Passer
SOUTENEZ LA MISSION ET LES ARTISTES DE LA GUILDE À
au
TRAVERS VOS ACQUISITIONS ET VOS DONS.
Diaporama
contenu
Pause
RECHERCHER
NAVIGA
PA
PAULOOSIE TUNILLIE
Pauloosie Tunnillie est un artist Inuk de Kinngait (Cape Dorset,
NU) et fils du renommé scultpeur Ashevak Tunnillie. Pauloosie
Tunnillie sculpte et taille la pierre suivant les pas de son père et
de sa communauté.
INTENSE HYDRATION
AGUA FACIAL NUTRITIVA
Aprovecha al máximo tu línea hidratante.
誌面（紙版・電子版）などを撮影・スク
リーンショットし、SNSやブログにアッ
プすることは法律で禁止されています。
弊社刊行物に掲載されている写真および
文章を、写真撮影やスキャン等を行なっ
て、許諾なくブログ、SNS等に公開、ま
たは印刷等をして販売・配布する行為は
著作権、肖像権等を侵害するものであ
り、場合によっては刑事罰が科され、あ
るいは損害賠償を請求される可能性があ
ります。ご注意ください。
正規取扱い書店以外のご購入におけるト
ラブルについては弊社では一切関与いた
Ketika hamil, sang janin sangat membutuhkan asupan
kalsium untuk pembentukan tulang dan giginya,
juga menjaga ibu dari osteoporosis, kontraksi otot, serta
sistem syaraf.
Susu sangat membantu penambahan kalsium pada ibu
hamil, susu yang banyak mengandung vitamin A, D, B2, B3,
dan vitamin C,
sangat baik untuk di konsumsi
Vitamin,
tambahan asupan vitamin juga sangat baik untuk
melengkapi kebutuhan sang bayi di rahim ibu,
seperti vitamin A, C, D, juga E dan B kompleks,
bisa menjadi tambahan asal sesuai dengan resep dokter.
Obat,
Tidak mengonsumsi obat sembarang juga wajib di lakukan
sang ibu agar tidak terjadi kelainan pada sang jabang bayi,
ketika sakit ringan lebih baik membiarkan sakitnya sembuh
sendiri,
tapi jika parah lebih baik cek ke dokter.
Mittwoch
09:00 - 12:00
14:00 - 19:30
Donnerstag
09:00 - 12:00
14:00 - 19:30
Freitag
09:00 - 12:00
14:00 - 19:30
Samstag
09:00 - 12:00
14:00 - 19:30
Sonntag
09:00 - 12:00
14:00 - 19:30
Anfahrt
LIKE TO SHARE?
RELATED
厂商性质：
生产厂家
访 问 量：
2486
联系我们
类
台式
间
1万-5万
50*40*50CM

# # # #

§ **TO DO**:
Every record listed above should be reproduced exactly.

§ **ANSWER SPACE**:
Passer
SOUTENEZ LA MISSION ET LES ARTISTES DE LA GUILDE À
au
TRAVERS VOS ACQUISITIONS ET VOS DONS.
Diaporama
contenu
Pause
RECHERCHER
NAVIGA
PA
PAULOOSIE TUNILLIE
Pauloosie Tunnillie est un artist Inuk de Kinngait (Cape Dorset,
NU) et fils du renommé scultpeur Ashevak Tunnillie. Pauloosie
Tunnillie sculpte et taille la pierre suivant les pas de son père et
de sa communauté.
INTENSE HYDRATION
AGUA FACIAL NUTRITIVA
Aprovecha al máximo tu línea hidratante.
誌面（紙版・電子版）などを撮影・スク
リーンショットし、SNSやブログにアッ
プすることは法律で禁止されています。
弊社刊行物に掲載されている写真および
文章を、写真撮影やスキャン等を行なっ
て、許諾なくブログ、SNS等に公開、ま
たは印刷等をして販売・配布する行為は
著作権、肖像権等を侵害するものであ
り、場合によっては刑事罰が科され、あ
るいは損害賠償を請求される可能性があ
ります。ご注意ください。
正規取扱い書店以外のご購入におけるト
ラブルについては弊社では一切関与いた
Ketika hamil, sang janin sangat membutuhkan asupan
kalsium untuk pembentukan tulang dan giginya,
juga menjaga ibu dari osteoporosis, kontraksi otot, serta
sistem syaraf.
Susu sangat membantu penambahan kalsium pada ibu
hamil, susu yang banyak mengandung vitamin A, D, B2, B3,
dan vitamin C,
sangat baik untuk di konsumsi
Vitamin,
tambahan asupan vitamin juga sangat baik untuk
melengkapi kebutuhan sang bayi di rahim ibu,
seperti vitamin A, C, D, juga E dan B kompleks,
bisa menjadi tambahan asal sesuai dengan resep dokter.
Obat,
Tidak mengonsumsi obat sembarang juga wajib di lakukan
sang ibu agar tidak terjadi kelainan pada sang jabang bayi,
ketika sakit ringan lebih baik membiarkan sakitnya sembuh
sendiri,
tapi jika parah lebih baik cek ke dokter.
Mittwoch
09:00 - 12:00
14:00 - 19:30
Donnerstag
09:00 - 12:00
14:00 - 19:30
Freitag
09:00 - 12:00
14:00 - 19:30
Samstag
09:00 - 12:00
14:00 - 19:30
Sonntag
09:00 - 12:00
14:00 - 19:30
Anfahrt
LIKE TO SHARE?
RELATED
厂商性质：
生产厂家
访 问 量：
2486
联系我们
类
台式
间
1万-5万
50*40*50CM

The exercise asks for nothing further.